RNA-seq data were quantified using Salmon 0.91 to calculate read counts and transcripts per million in a transcript- and gene-wise fashion, using the quasi-mapping offline algorithm (54) on the GRCh38 (National Center for Biotechnology Information) database. edgeR was used for differential gene expression analysis (DEA), using generalized linear regression methods, to identify pattern of differential expression following two different schemes:

1) A factorial analysis based on the definition of one group of scrambled and one group of KD samples to identify genes dysregulated similarly across short hairpins characterized by different efficiencies.

2) A numerical analysis in which log-normalized [Trimmed Mean of M-values (TMM)] BAZ1B levels, as quantified by RNA-seq, was used as independent variable.

All analyses were performed dropping individual variations (~individual+KD or ~individual+BAZ1B) to account for the genetic background of each individual. In particular, this design is expected to permit the identification of genes, which change expression level upon KD even in situations in which genotype-specific makeups would lead BAZ1B-dependent genes to have unique expression levels in scramble lines. In the factorial analysis, DEGs were identified and characterized by filtering for fold change (FC) > 1.25 and FDR < 0.05 unless explicitly indicated.

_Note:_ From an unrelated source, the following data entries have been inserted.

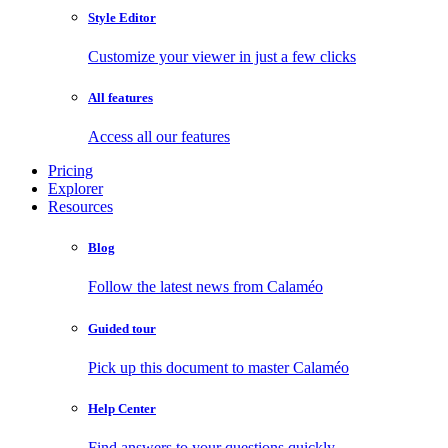
Style Editor
Customize your viewer in just a few clicks
All features
Access all our features
Pricing
Explorer
Resources
Blog
Follow the latest news from Calaméo
Guided tour
Pick up this document to master Calaméo
Help Center
Find answers to your questions quickly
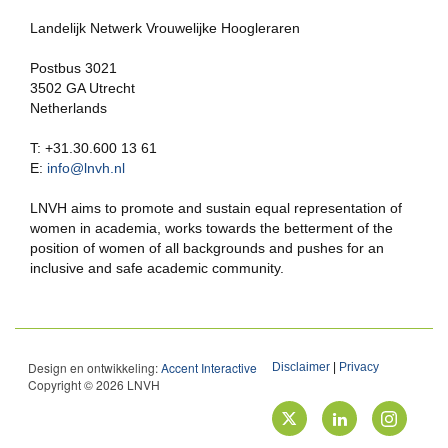
Landelijk Netwerk Vrouwelijke Hoogleraren
Postbus 3021
3502 GA Utrecht
Netherlands
T: +31.30.600 13 61
E:
info@lnvh.nl
LNVH aims to promote and sustain equal representation of
women in academia, works towards the betterment of the
position of women of all backgrounds and pushes for an
inclusive and safe academic community.
Design en ontwikkeling:
Accent Interactive
Disclaimer
|
Privacy
Copyright © 2026 LNVH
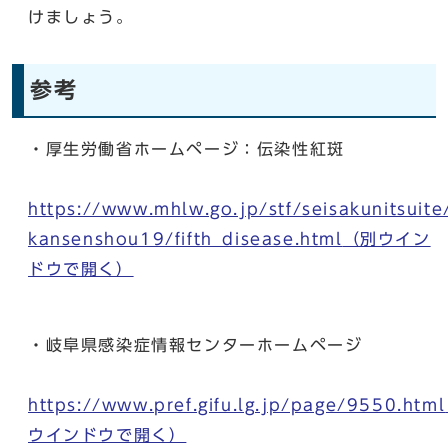
けましょう。
参考
・厚生労働省ホームページ：伝染性紅斑
https://www.mhlw.go.jp/stf/seisakunitsuit
kansenshou19/fifth_disease.html
（別ウイン
ドウで開く）
・岐阜県感染症情報センターホームページ
https://www.pref.gifu.lg.jp/page/9550.html
ウインドウで開く）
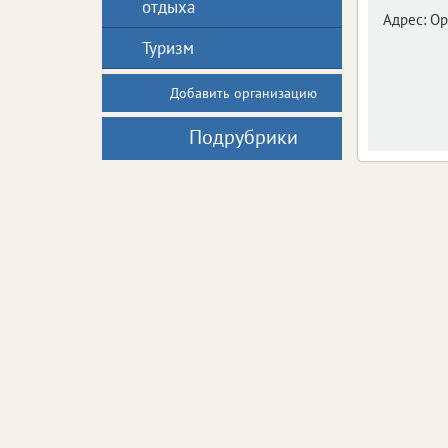
отдыха
Адрес:
Ор
Туризм
Добавить организацию
Подрубрики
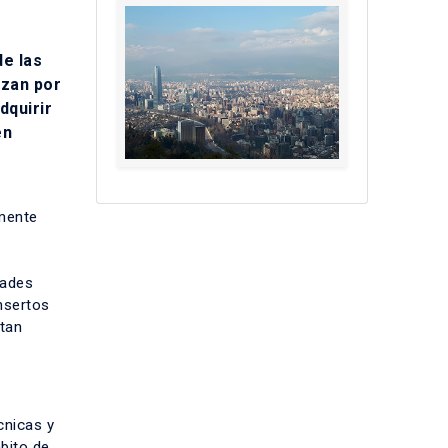
de las
izan por
dquirir
en
emente
dades
nsertos
itan
cnicas y
mbito de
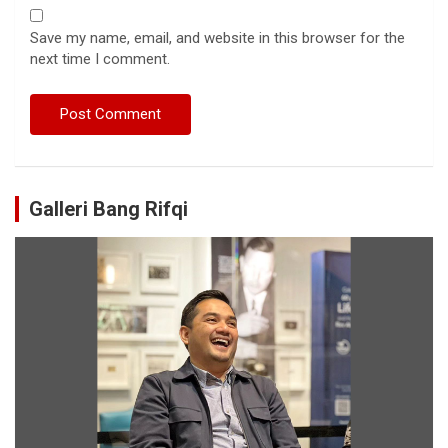
Save my name, email, and website in this browser for the
next time I comment.
Galleri Bang Rifqi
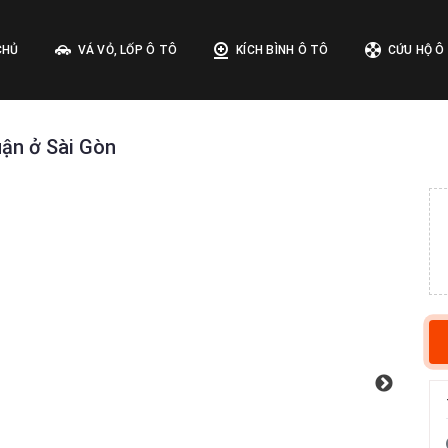
CHỦ
VÁ VỎ, LỐP Ô TÔ
KÍCH BÌNH Ô TÔ
CỨU HỘ Ô
uận ở Sài Gòn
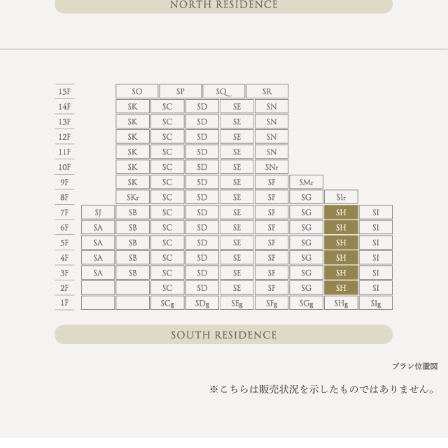
※こちらは販売状況を示したものではありません。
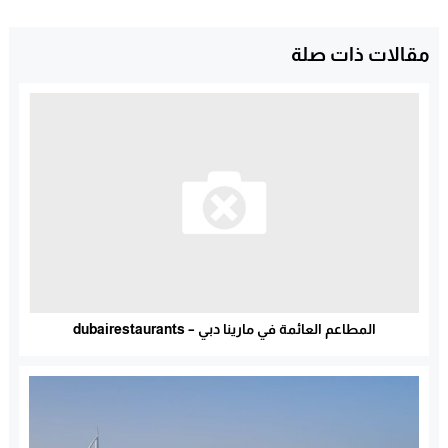
مقالات ذات صلة
المطاعم العائمة في مارينا دبي – dubairestaurants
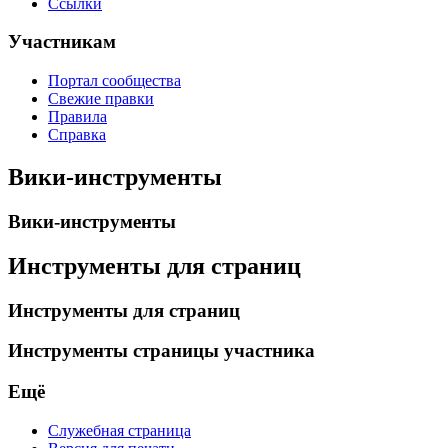
Ссылки
Участникам
Портал сообщества
Свежие правки
Правила
Справка
Вики-инструменты
Вики-инструменты
Инструменты для страниц
Инструменты для страниц
Инструменты страницы участника
Ещё
Служебная страница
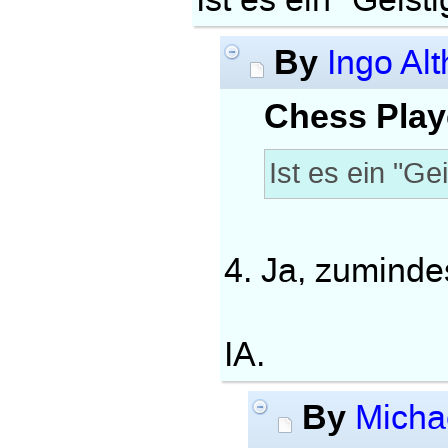
Ist es ein "Geist
By
Ingo Alt
Chess Play
Ist es ein "Ge
4. Ja, zuminde
IA.
By
Micha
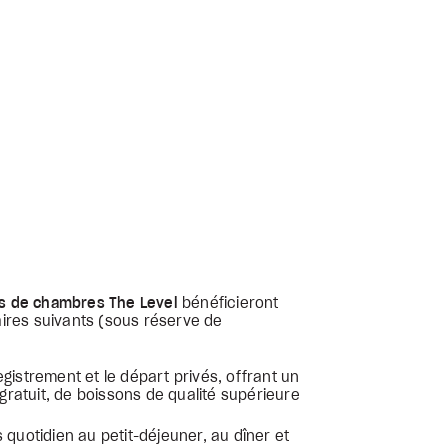
es de chambres The Level
bénéficieront
res suivants (sous réserve de
gistrement et le départ privés, offrant un
 gratuit, de boissons de qualité supérieure
 quotidien au petit-déjeuner, au dîner et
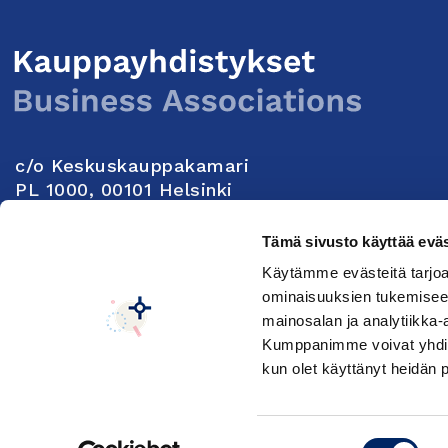
c/o Keskuskauppakamari
PL 1000, 00101 Helsinki
Yhteystiedot
Tämä sivusto käyttää eväs
Käytämme evästeitä tarjoa
Seuraa meitä:
ominaisuuksien tukemisee
mainosalan ja analytiikka-
Kumppanimme voivat yhdistää 
Keskuskauppakamarin tietosuojaseloste
Muuta e
kun olet käyttänyt heidän 
Suostumuksen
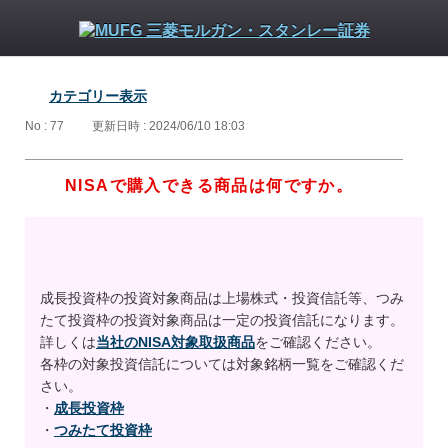
カテゴリー表示
No : 77
更新日時 : 2024/06/10 18:03
NISAで購入できる商品は何ですか。
成長投資枠の投資対象商品は上場株式・投資信託等、つみ
たて投資枠の投資対象商品は一定の投資信託になります。
詳しくは
当社のNISA対象取扱商品
をご確認ください。
各枠の対象投資信託については対象銘柄一覧をご確認くだ
さい。
・
成長投資枠
・
つみたて投資枠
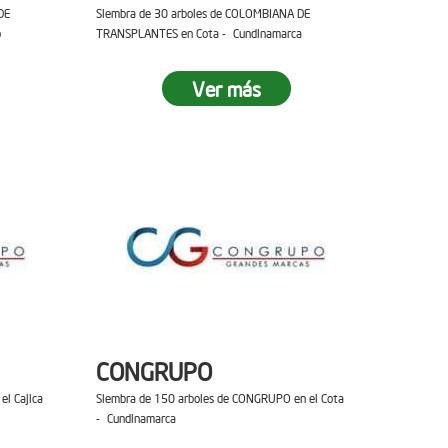
DE
Siembra de 30 arboles de COLOMBIANA DE
o
TRANSPLANTES en Cota - Cundinamarca
Ver más
CONGRUPO
el Cajica
Siembra de 150 arboles de CONGRUPO en el Cota
- Cundinamarca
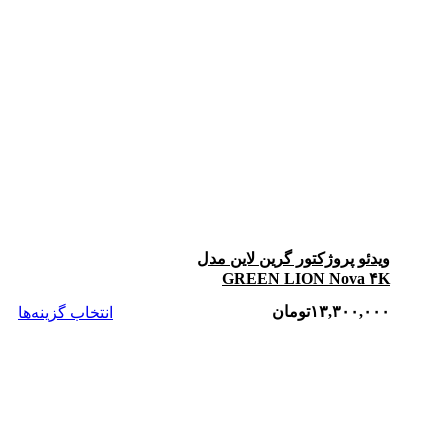
ویدئو پروژکتور گرین لاین مدل
GREEN LION Nova ۴K
۱۳,۳۰۰,۰۰۰
تومان
انتخاب گزینه‌ها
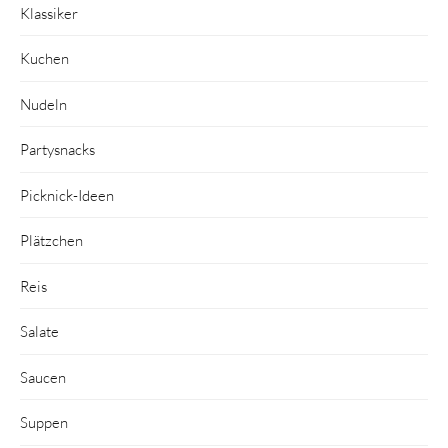
Klassiker
Kuchen
Nudeln
Partysnacks
Picknick-Ideen
Plätzchen
Reis
Salate
Saucen
Suppen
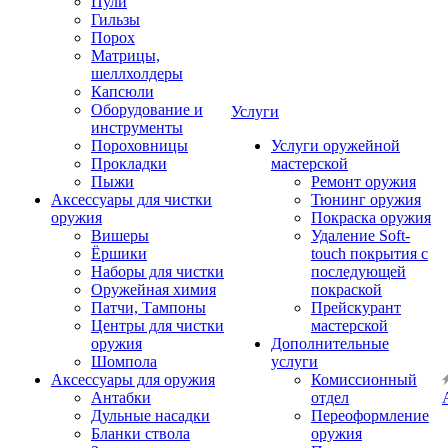
Пули
Гильзы
Порох
Матрицы,
шеллхолдеры
Капсюли
Оборудование и
Услуги
инструменты
Пороховницы
Услуги оружейной
Прокладки
мастерской
Пыжи
Ремонт оружия
Аксессуары для чистки
Тюнинг оружия
оружия
Покраска оружия
Вишеры
Удаление Soft-
Ёршики
touch покрытия с
Наборы для чистки
последующей
Оружейная химия
покраской
Патчи, Тампоны
Прейскурант
Центры для чистки
мастерской
оружия
Дополнительные
Шомпола
услуги
Аксессуары для оружия
Комиссионный
Антабки
отдел
Дульные насадки
Переоформление
Бланки ствола
оружия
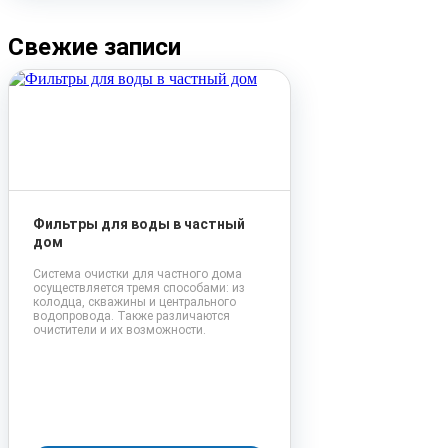
Свежие записи
Фильтры для воды в частный
дом
Система очистки для частного дома
осуществляется тремя способами: из
колодца, скважины и центрального
водопровода. Также различаются
очистители и их возможности.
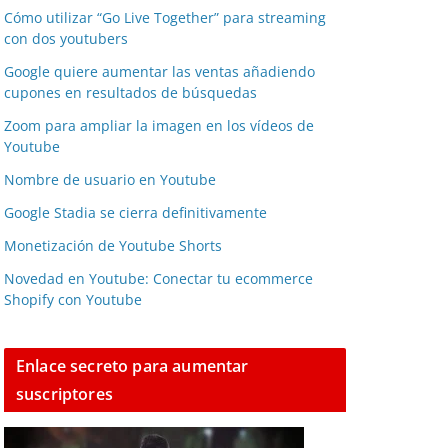
Cómo utilizar “Go Live Together” para streaming
con dos youtubers
Google quiere aumentar las ventas añadiendo
cupones en resultados de búsquedas
Zoom para ampliar la imagen en los vídeos de
Youtube
Nombre de usuario en Youtube
Google Stadia se cierra definitivamente
Monetización de Youtube Shorts
Novedad en Youtube: Conectar tu ecommerce
Shopify con Youtube
Enlace secreto para aumentar
suscriptores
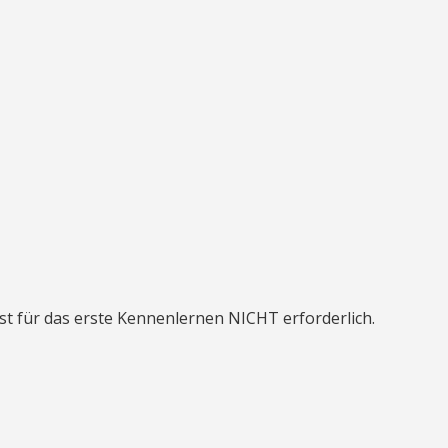
t für das erste Kennenlernen NICHT erforderlich.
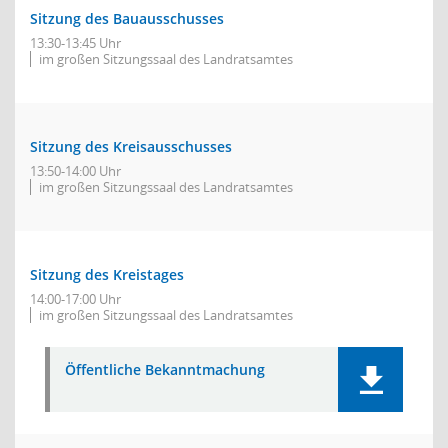
Sitzung des Bauausschusses
13:30-13:45 Uhr
im großen Sitzungssaal des Landratsamtes
Sitzung des Kreisausschusses
13:50-14:00 Uhr
im großen Sitzungssaal des Landratsamtes
Sitzung des Kreistages
14:00-17:00 Uhr
im großen Sitzungssaal des Landratsamtes
Öffentliche Bekanntmachung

To our knowledge, performing a regression analysis at a gene-specific level has never been performed. We were able to do this because of the availability of a large set of samples (11 individuals) and because of the two short hairpins robustly respectively reducing BAZ1B expression levels, respectively by ~40 and ~70% in all individuals lines. To validate the quality of our numerical differential expression analysis, we took advantage of HipSci data (55, 56) and iPSCpoweR tools (29). We took 50 of 105 possible combinations of 13 random individual RNA-seq data from the healthy HipSci cohort, representing both sexes and having at least two technical replicates per individual. Unfortunately, HipSci does not contain at least 13 individuals with three clones per individual. Thus, we performed four alternative DEAs with edgeR (table S4) on the 50 different random combinations of 13 individuals identified (200 DEAs in total, on 22 samples, two clones per individual), using the same model matrix used for the regression analysis (~individual+BAZ1B) and using BAZ1B levels of scramble and sh2 lines. All analyses identified very low number of spurious DEGs (fig. S2E). Thus, we used the “Edg2” pipeline (table S4) because it does not discard genes with higher variability (Edg2 and Edg4 versus Edg1 and Edg3), and it is based on a better suited algorithm (Edg2 versus Edg4). With our model matrix, filtering by P < 0.01 (and FDR < 0.25), using Edg2 on a random HipSci data, we obtained an average of 93.32 DEGs (on average) with a median equal to 43 (table S5). GO enrichments were performed using topGO R package version 2.28.0.

Master regulatory analysis was performed via hypergeometric test by measuring gene set enrichments in lists of transcription factor targets provided by the TFBS tools database (57). Both GO and transcription factor enrichment analyses were performed considering background genes expressed in at least two samples in our NCSC cohort.